── SOURCE DATA
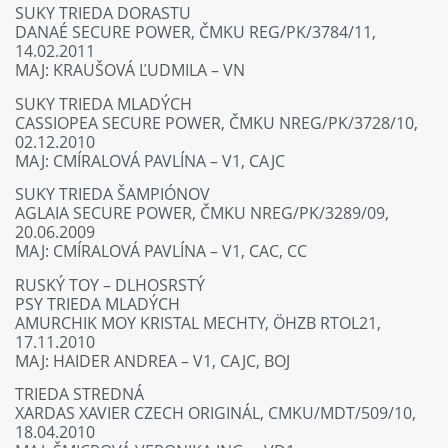
SUKY TRIEDA DORASTU
DANAÉ SECURE POWER, ČMKU REG/PK/3784/11,
14.02.2011
MAJ: KRAUŠOVÁ ĽUDMILA – VN
SUKY TRIEDA MLADÝCH
CASSIOPEA SECURE POWER, ČMKU NREG/PK/3728/10,
02.12.2010
MAJ: CMÍRALOVÁ PAVLÍNA – V1, CAJC
SUKY TRIEDA ŠAMPIÓNOV
AGLAIA SECURE POWER, ČMKU NREG/PK/3289/09,
20.06.2009
MAJ: CMÍRALOVÁ PAVLÍNA – V1, CAC, CC
RUSKÝ TOY – DLHOSRSTÝ
PSY TRIEDA MLADÝCH
AMURCHIK MOY KRISTAL MECHTY, ÖHZB RTOL21,
17.11.2010
MAJ: HAIDER ANDREA – V1, CAJC, BOJ
TRIEDA STREDNÁ
XARDAS XAVIER CZECH ORIGINÁL, CMKU/MDT/509/10,
18.04.2010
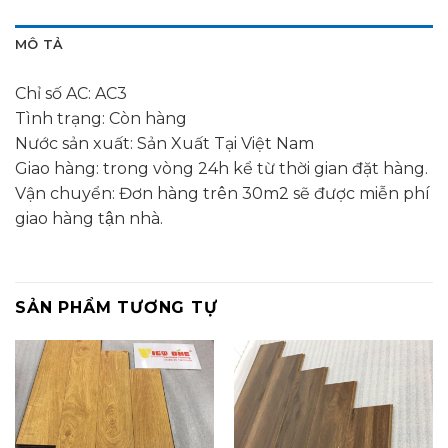
MÔ TẢ
Chỉ số AC: AC3
Tình trạng: Còn hàng
Nước sản xuất: Sản Xuất Tại Việt Nam
Giao hàng: trong vòng 24h kể từ thời gian đặt hàng.
Vận chuyển: Đơn hàng trên 30m2 sẽ được miễn phí
giao hàng tận nhà.
SẢN PHẨM TƯƠNG TỰ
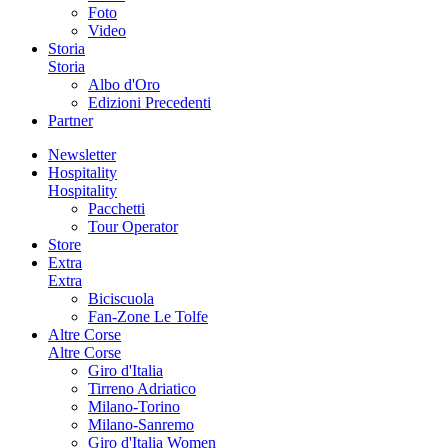
Foto
Video
Storia
Storia
Albo d'Oro
Edizioni Precedenti
Partner
Newsletter
Hospitality
Hospitality
Pacchetti
Tour Operator
Store
Extra
Extra
Biciscuola
Fan-Zone Le Tolfe
Altre Corse
Altre Corse
Giro d'Italia
Tirreno Adriatico
Milano-Torino
Milano-Sanremo
Giro d'Italia Women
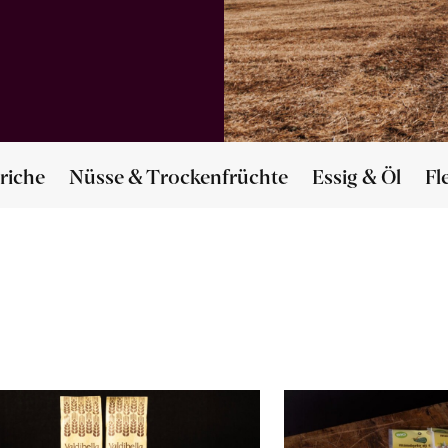
riche
Nüsse & Trockenfrüchte
Essig & Öl
Fl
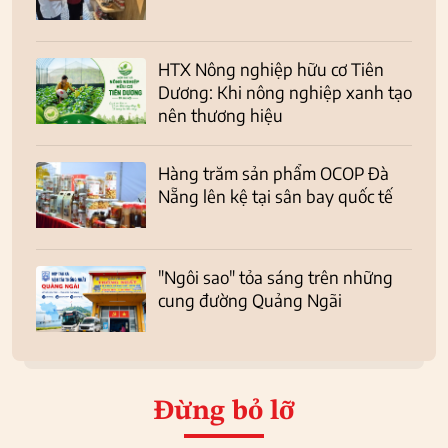
HTX Nông nghiệp hữu cơ Tiên
Dương: Khi nông nghiệp xanh tạo
nên thương hiệu
Hàng trăm sản phẩm OCOP Đà
Nẵng lên kệ tại sân bay quốc tế
"Ngôi sao" tỏa sáng trên những
cung đường Quảng Ngãi
Đừng bỏ lỡ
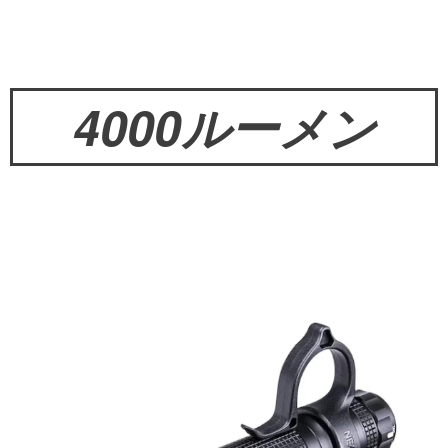
4000ルーメン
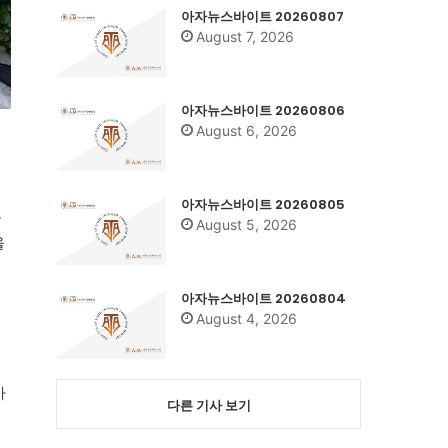
아자뉴스바이트 20260807
August 7, 2026
아자뉴스바이트 20260806
August 6, 2026
아자뉴스바이트 20260805
금
August 5, 2026
을
아자뉴스바이트 20260804
August 4, 2026
가
다른 기사 보기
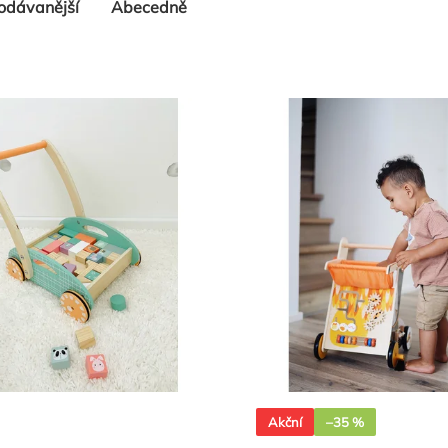
odávanější
Abecedně
Akční
–35 %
────
» **ABOUT THIS TASK**
Print the data above exactly; drop every picture.

» **REPLY TO THE TASK**
SUKY TRIEDA DORASTU
DANAÉ SECURE POWER, ČMKU REG/PK/3784/11,
14.02.2011
MAJ: KRAUŠOVÁ ĽUDMILA – VN
SUKY TRIEDA MLADÝCH
CASSIOPEA SECURE POWER, ČMKU NREG/PK/3728/10,
02.12.2010
MAJ: CMÍRALOVÁ PAVLÍNA – V1, CAJC
SUKY TRIEDA ŠAMPIÓNOV
AGLAIA SECURE POWER, ČMKU NREG/PK/3289/09,
20.06.2009
MAJ: CMÍRALOVÁ PAVLÍNA – V1, CAC, CC
RUSKÝ TOY – DLHOSRSTÝ
PSY TRIEDA MLADÝCH
AMURCHIK MOY KRISTAL MECHTY, ÖHZB RTOL21,
17.11.2010
MAJ: HAIDER ANDREA – V1, CAJC, BOJ
TRIEDA STREDNÁ
XARDAS XAVIER CZECH ORIGINÁL, CMKU/MDT/509/10,
18.04.2010
MÔ TẢ
Chỉ số AC: AC3
Tình trạng: Còn hàng
Nước sản xuất: Sản Xuất Tại Việt Nam
Giao hàng: trong vòng 24h kể từ thời gian đặt hàng.
Vận chuyển: Đơn hàng trên 30m2 sẽ được miễn phí
giao hàng tận nhà.
SẢN PHẨM TƯƠNG TỰ
Foto
Video
Storia
Storia
Albo d'Oro
Edizioni Precedenti
Partner
Newsletter
Hospitality
Hospitality
Pacchetti
Tour Operator
Store
Extra
Extra
Biciscuola
Fan-Zone Le Tolfe
Altre Corse
Altre Corse
Giro d'Italia
Tirreno Adriatico
Milano-Torino
Milano-Sanremo
Giro d'Italia Women
riche
Nüsse & Trockenfrüchte
Essig & Öl
Fl
HTX Nông nghiệp hữu cơ Tiên
Dương: Khi nông nghiệp xanh tạo
nên thương hiệu
Hàng trăm sản phẩm OCOP Đà
Nẵng lên kệ tại sân bay quốc tế
"Ngôi sao" tỏa sáng trên những
cung đường Quảng Ngãi
Đừng bỏ lỡ
4000ルーメン
아자뉴스바이트 20260807
August 7, 2026
아자뉴스바이트 20260806
August 6, 2026
아자뉴스바이트 20260805
금
August 5, 2026
을
아자뉴스바이트 20260804
August 4, 2026
가
다른 기사 보기
odávanější
Abecedně
Akční
–35 %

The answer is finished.